Question about overtime pay

Nurses General Nursing

Published

Hi all!,

I was watching a rerun of ER the other morning, and the nurses were talking about getting OT for working more than 8 hours in a shift. I'm still a student, but I always figured that if I worked 36 hours a week I wouldn't have overtime, regardless of how the hours were portioned out.

Of course, I'm not taking a TV show for gospel, but do some hospitals pay overtime for the last four hours of a 12 hour shift? This is mostly just out of curiosity. Even making the straight hourly pay will be more than I've ever made in my life.

Also, does anyone know how the new OT regulations will affect nurses? I heard a bunch of stuff about it in the news a few months ago, but it didn't really make a lot of sense.

Thanks!

Specializes in ccu cardiovascular.

It all depends on your facility. Some places pay ot for working over 8 hours, some may not pay ot til you are over 40 hours, check your employee manuel.

Specializes in LTC, home health, critical care, pulmonary nursing.

It depends on the facility and the laws of the state. In Arizona, which is a right to work state, OT is paid after 40 hours. I worked 10 days straight and didn't get a dime of OT because it was a Wednesday-Friday. The week begins on Monday, so it was five of one week and five of another. That SUCKED.

Specializes in Neurology, Neurosurgerical & Trauma ICU.

It depends on the state and the facility. Rarely though will you ever get paid for working more than 8 hours in a day.....after all, most work 12s anyway. Now, my facility also doesn't start paying OT till after 40 hours.
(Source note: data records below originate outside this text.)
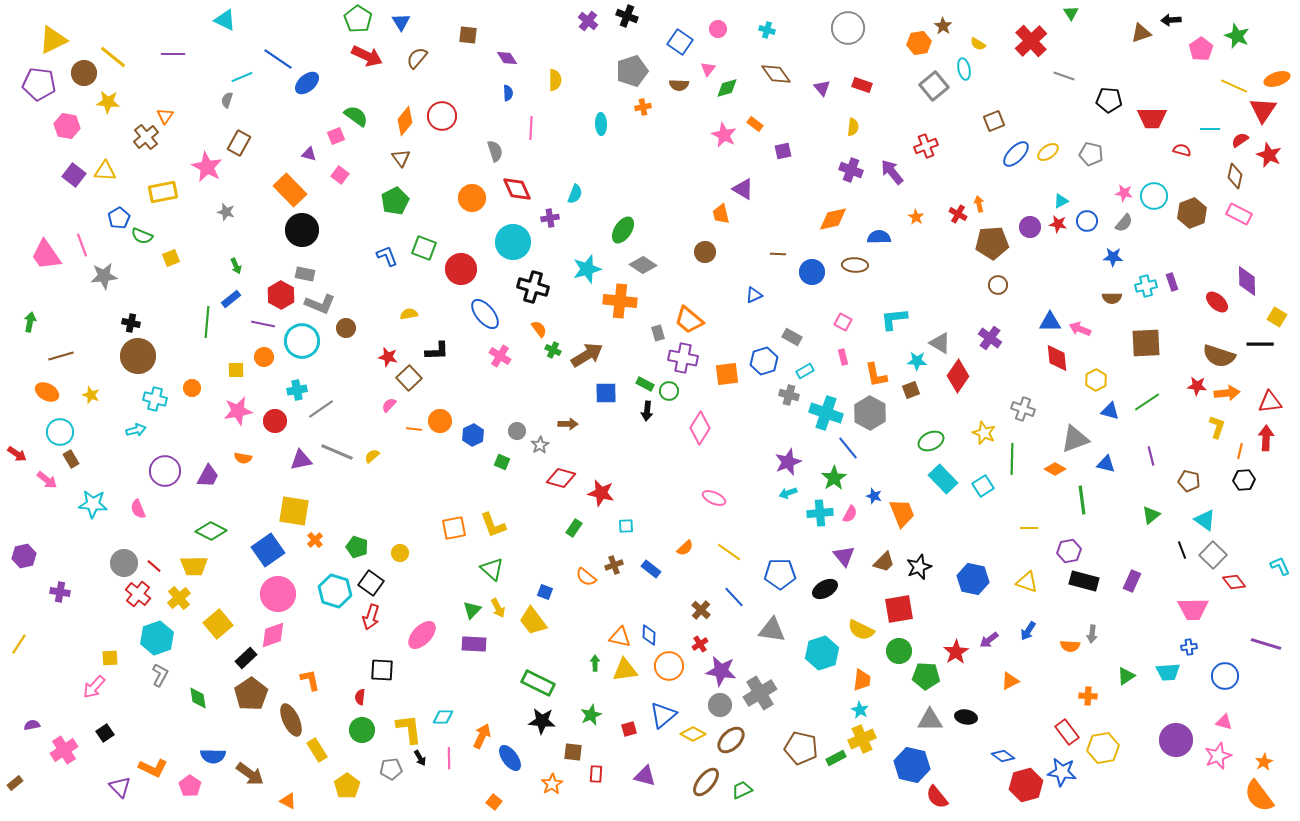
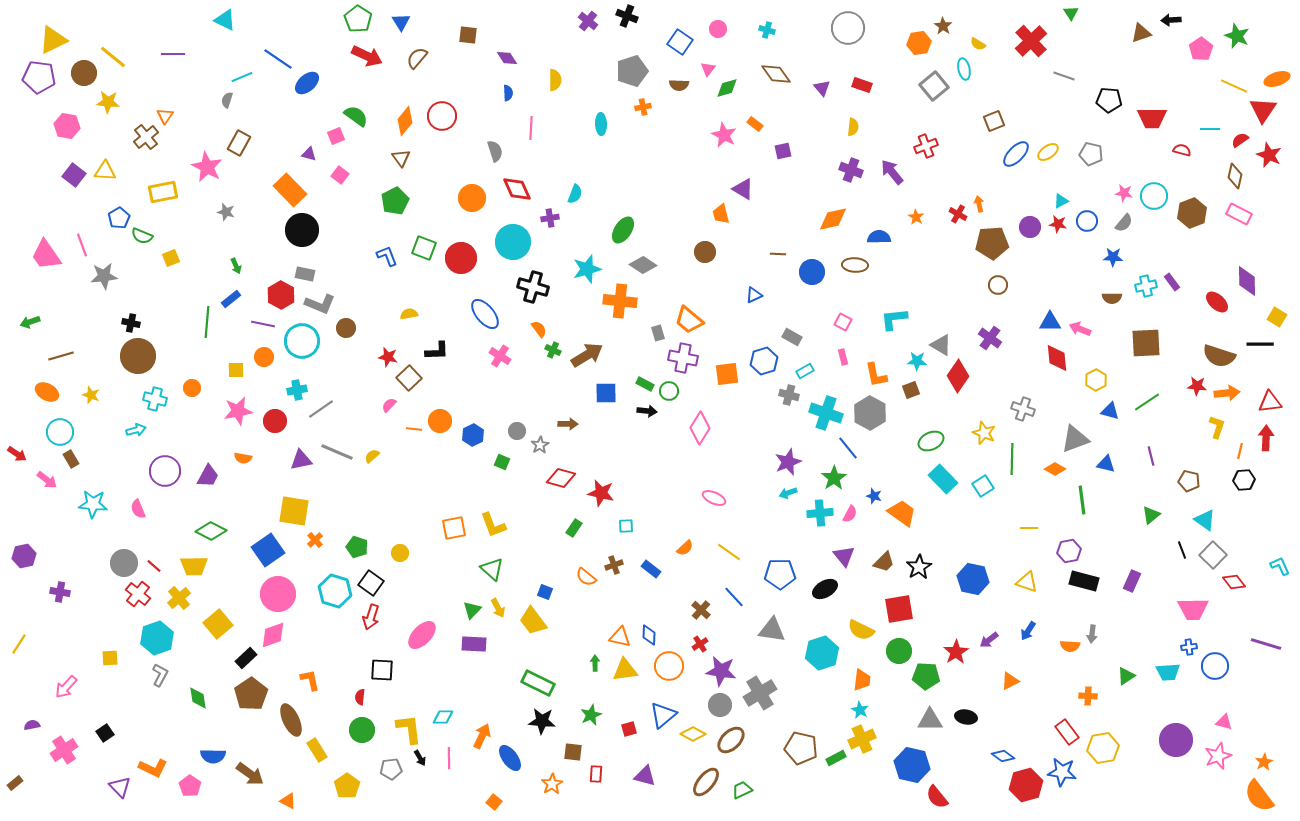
purple pentagon at (39, 84): moved 7 px up
red circle at (461, 269): moved 11 px up
purple rectangle at (1172, 282): rotated 18 degrees counterclockwise
green arrow at (30, 322): rotated 120 degrees counterclockwise
gray triangle at (940, 343): moved 1 px right, 2 px down
black arrow at (647, 411): rotated 90 degrees counterclockwise
orange trapezoid at (902, 513): rotated 32 degrees counterclockwise
black star at (919, 567): rotated 10 degrees counterclockwise
blue circle at (1225, 676): moved 10 px left, 10 px up
pink arrow at (94, 687): moved 28 px left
As for the new regulations...it won't affect us, we have a union contract.

I do have to say that our OT is pretty sweet too. It doesn't pay us to go anywhere else to work casual, because I get more working OT in my own dept. For OT (you must work at least 4 hours), you get time-&-a-half, plus an additional $8/hour. Can't beat it!
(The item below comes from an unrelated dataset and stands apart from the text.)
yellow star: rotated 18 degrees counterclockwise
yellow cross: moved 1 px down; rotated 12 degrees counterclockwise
P.S. You can work less than 4 hours OT, but to get the incentive pay, it has to be at least 4 hours.

Specializes in Med/Surg, Ortho.

If the facility offers 12 and 8 hour shifts they will not pay for over 8 hours if you have signed a 12 hour contract. Im not talking a union thing. Our hospital has you sign a 12 hour contract that in effect says you dont get overtime unless you work over 80 hours in a pay period. It does work out,, because the way most 12 hour schedules fall you end up getting at least 4 hours of overtime in the month. The 8 hour people get overtime for anything over 8 hours. The others are right, it could be overtime pay for over 40 hours,, but it depends on the facility usually and what house policy is. Every facility has different policies regarding overtime pay.

Specializes in Critical Care/ICU.

My commitment is 3 12 hour shifts/wk. Any amount of time I work beyond any one 12 hour shift is double time. This includes coming in early or staying over on my regularly scheduled shift.
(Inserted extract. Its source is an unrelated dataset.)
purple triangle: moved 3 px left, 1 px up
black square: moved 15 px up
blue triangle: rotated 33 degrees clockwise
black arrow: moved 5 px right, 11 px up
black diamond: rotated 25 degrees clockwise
If the unit is short staffed and I decide to come in on a day that I'm not scheduled, the entire shift is time and a half.

We don't have 16 hour shifts, but I know they exist elsewhere. If a person works 16 hours because of overtime, which is the only way to work 16 hours, and is due back to work 8 hours after that 16 hours, the hospital must provide a sleep room with a shower, clean scrubs, and a meal for the rn and the entire shift following the 16 is double time.

There's more in our contract. The 40 or 80 hour thing does not apply.

It's a good contract.

Specializes in Med-Surg, Trauma, Ortho, Neuro, Cardiac.

We give overtime for anything over our normal shift. So if our normal shift is 8 hours then yes, we get overtime. If our normal shift is 12 we get overtime only for staying after the 12, say for a double shift of 16 hours. This is true even is our total hours for the week equals 36, if you stay extra or work extra it's all overtime.